> _Problem description_
The answer must be one number: how many lines in the records below contain the string "Reviews".

[Page-level text extractions]
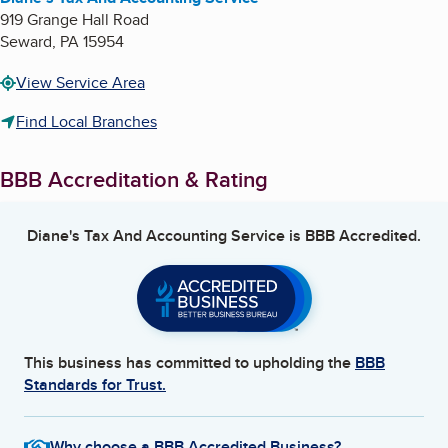
919 Grange Hall Road
Seward
,
PA
15954
View Service Area
Find Local Branches
BBB Accreditation & Rating
Diane's Tax And Accounting Service
is BBB Accredited.
This business has committed to upholding the
BBB
Standards for Trust.
Why choose a BBB Accredited Business?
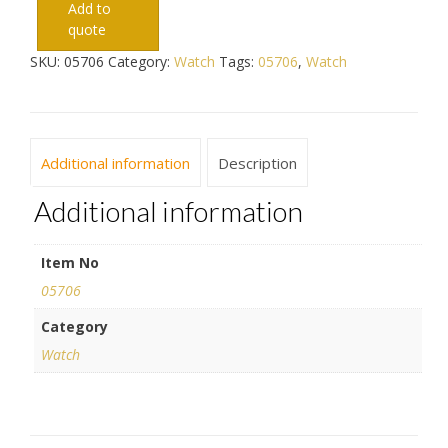
Add to
quote
SKU:
05706
Category:
Watch
Tags:
05706
,
Watch
Additional information
Description
Additional information
Item No
05706
Category
Watch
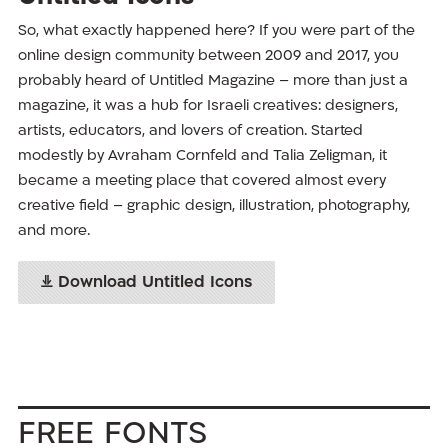
So, what exactly happened here? If you were part of the
online design community between 2009 and 2017, you
probably heard of Untitled Magazine – more than just a
magazine, it was a hub for Israeli creatives: designers,
artists, educators, and lovers of creation. Started
modestly by Avraham Cornfeld and Talia Zeligman, it
became a meeting place that covered almost every
creative field – graphic design, illustration, photography,
and more.
Download Untitled Icons
Free Fonts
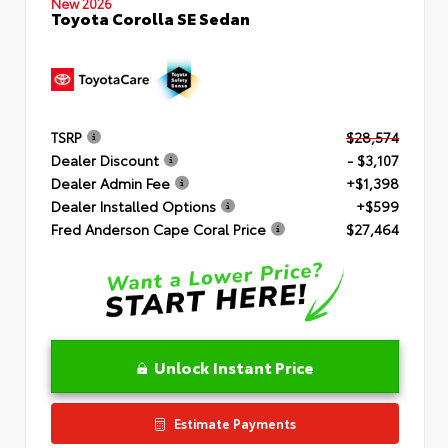
New 2026
Toyota Corolla SE Sedan
TSRP
$28,574
Dealer Discount
- $3,107
Dealer Admin Fee
+$1,398
Dealer Installed Options
+$599
Fred Anderson Cape Coral Price
$27,464
Unlock Instant Price
Estimate Payments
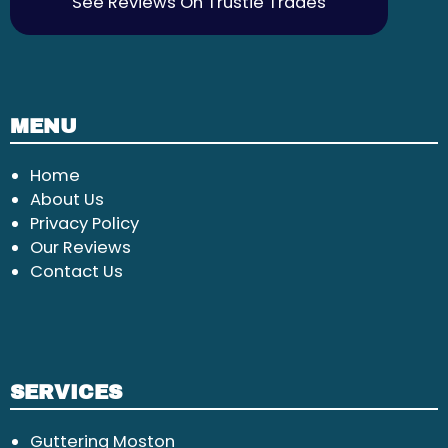
See Reviews On Trustie Trades
MENU
Home
About Us
Privacy Policy
Our Reviews
Contact Us
SERVICES
Guttering Moston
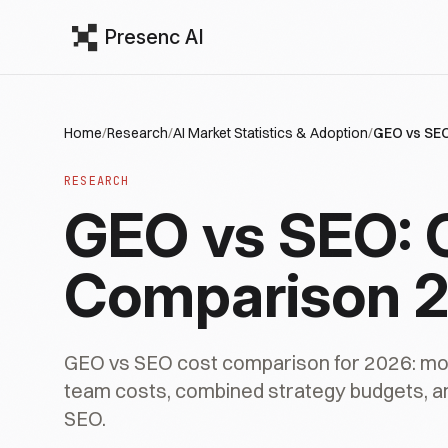
Presenc AI
Home
/
Research
/
AI Market Statistics & Adoption
/
GEO vs SEO
RESEARCH
GEO vs SEO: 
Comparison 
GEO vs SEO cost comparison for 2026: mon
team costs, combined strategy budgets, 
SEO.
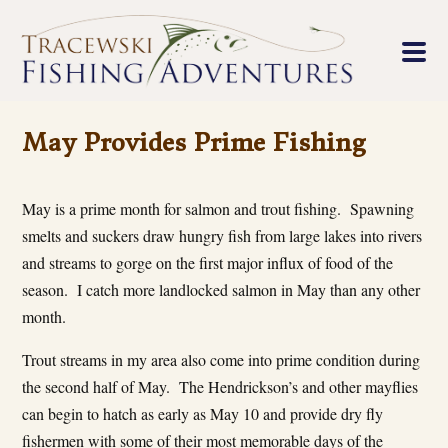
May Provides Prime Fishing
May is a prime month for salmon and trout fishing. Spawning
smelts and suckers draw hungry fish from large lakes into rivers
and streams to gorge on the first major influx of food of the
season. I catch more landlocked salmon in May than any other
month.
Trout streams in my area also come into prime condition during
the second half of May. The Hendrickson’s and other mayflies
can begin to hatch as early as May 10 and provide dry fly
fishermen with some of their most memorable days of the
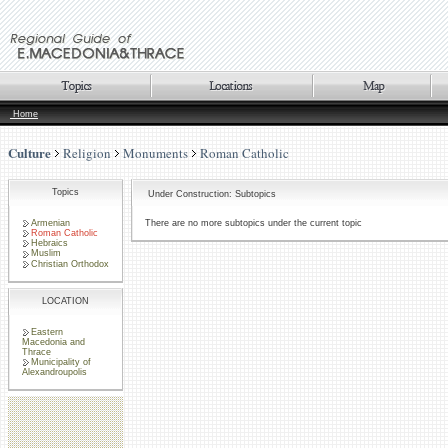
Home
Culture
Religion
Monuments
Roman Catholic
Topics
Under Construction: Subtopics
Armenian
There are no more subtopics under the current topic
Roman Catholic
Hebraics
Muslim
Christian Orthodox
LOCATION
Eastern
Macedonia and
Thrace
Municipality of
Alexandroupolis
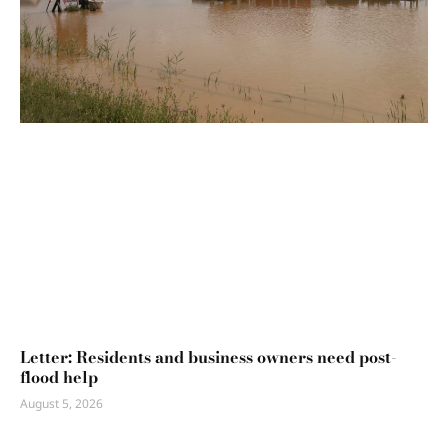
Letter: Residents and business owners need post-
flood help
August 5, 2026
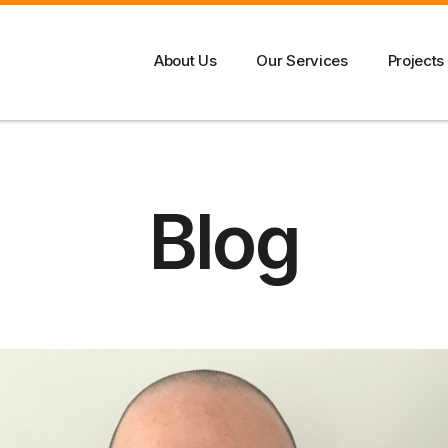
About Us
Our Services
Projects
Blog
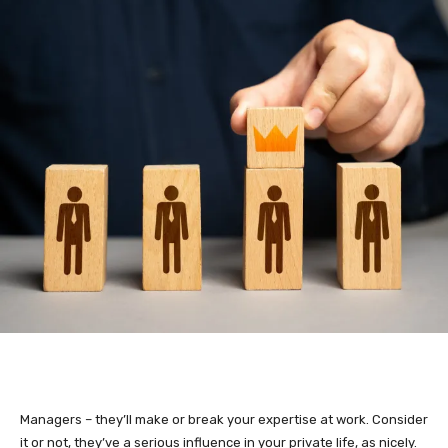
Managers – they’ll make or break your expertise at work. Consider
it or not, they’ve a serious influence in your private life, as nicely.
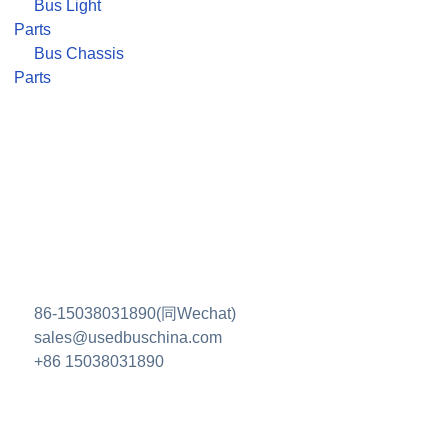
Bus Light
Parts
Bus Chassis
Parts
86-15038031890(同Wechat)
sales@usedbuschina.com
+86 15038031890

> _Answer to this exercise_
2